Esclusiva

Febbraio 27 2024.
 
Ultimo aggiornamento: Marzo 2 2024
«Il giornalismo è metterci il cuore», Ciao Ernesto

Le lezioni a perdifiato, la sua cultura e l’entusiasmo da one man show, l’amore per il passato e lo sguardo al futuro: il nostro ricordo di Assante, maestro e amico di Zeta

Erano passate due ore ed era diventato impossibile fermarti. Alle 18 la giornata era finita: dovevamo andare a casa, eppure in quel momento hai preso fiato, per la prima volta da quando eri entrato in redazione. «Avete domande?». Come fanno a non esserci per Ernesto Assante? A qualunque orario, c’è sempre da imparare. Siamo rimasti quasi un’altra ora a chiacchierare, ma avresti messo le tende lì tutta la notte. Ti eri seduto al centro della stanza per ascoltarci, che è ben diverso dal sentirci: ce lo hai insegnato tu.

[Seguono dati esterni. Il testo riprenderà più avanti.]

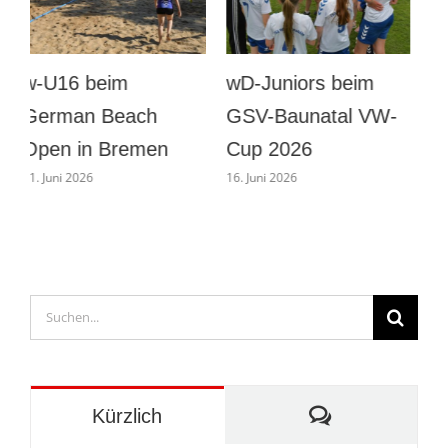
wD beim GSV-
Männer
Baunatal VW-Cup
Vorbereitung gegen
B
2026
Eintracht Böddiger
16. Juni 2026
1. August 2026
2
Suche
nach:
Kommentare
Kürzlich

A ogni lezione ci raccontavi la tua vita scandendola in musica. L’infanzia con i Beatles, la ribellione adolescenziale dei Pink Floyd, l’età adulta a metà tra nostalgia e avanguardismo: trasudavi rock da ogni parola. C’era anche il ritmo, regolare e a perdifiato, pochissime pause. Ci invitavi a interromperti in qualunque momento, per creare un dialogo e un ponte tra generazioni diverse, ma tu abitavi anche la nostra. Facevamo fatica a disincantarci per alzare la mano.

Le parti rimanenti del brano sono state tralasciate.